Reasons for Optimism: Global Growth

A drill-down into the data shows that American-based medical device professionals are indeed considerably more negative than their global counterparts. Sixteen percent of North and South American professionals cited either very or somewhat negative feelings about the industry's prospects in 2013, considerably higher than the 9.4% of European and African or 4.6% of Asia Pacific respondents.

They could have good reason to be optimistic, though. Respondents reported that 56.1% of respondents said their sales had increased in 2012, with just 8.5% saying sales had decreased. Thirty-five percent were unable to disclose that information, but even if every single one had reported worse sales than the year prior, the total would not outweigh the other respondents.

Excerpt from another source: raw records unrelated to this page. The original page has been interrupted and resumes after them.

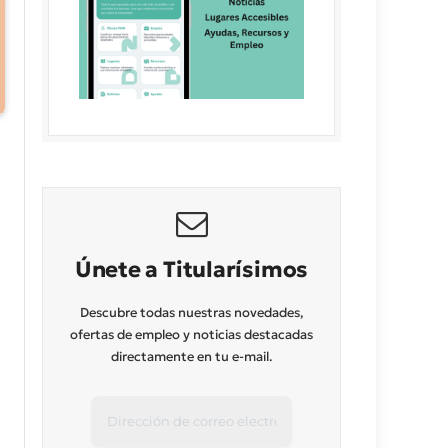
Únete a Titularísimos
Descubre todas nuestras novedades,
ofertas de empleo y noticias destacadas
directamente en tu e-mail.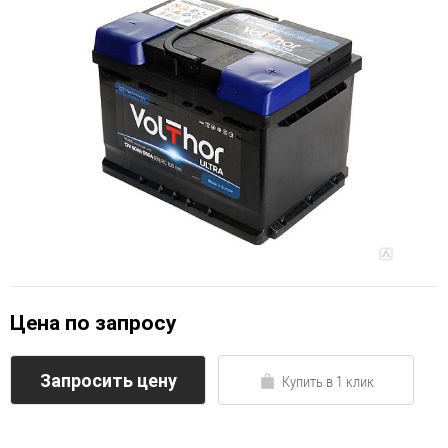
Цена по запросу
Запросить цену
Купить в 1 клик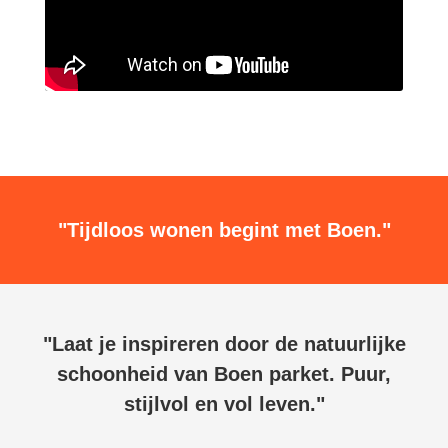
"Tijdloos wonen begint met Boen."
"Laat je inspireren door de natuurlijke
schoonheid van Boen parket. Puur,
stijlvol en vol leven."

These sales, the survey says, are likely to occur the most in Asia and South America-the two markets seen as having the highest growth potential by survey respondents. This is reflected in where respondents said they are most likely to introduce a device or in vitro diagnostic device for the first time in 2013: Brazil (18.7%), China (16%), Mexico (13.6), India (13.1), Russia (12.5), Saudi Arabia (10.6), Argentina (9.7%), South Korea (9.7%), Turkey (8.9%) and Singapore (8.9%).

More than 60% of respondents said they would introduce a medical device in Brazil in 2013, while 58% would in China.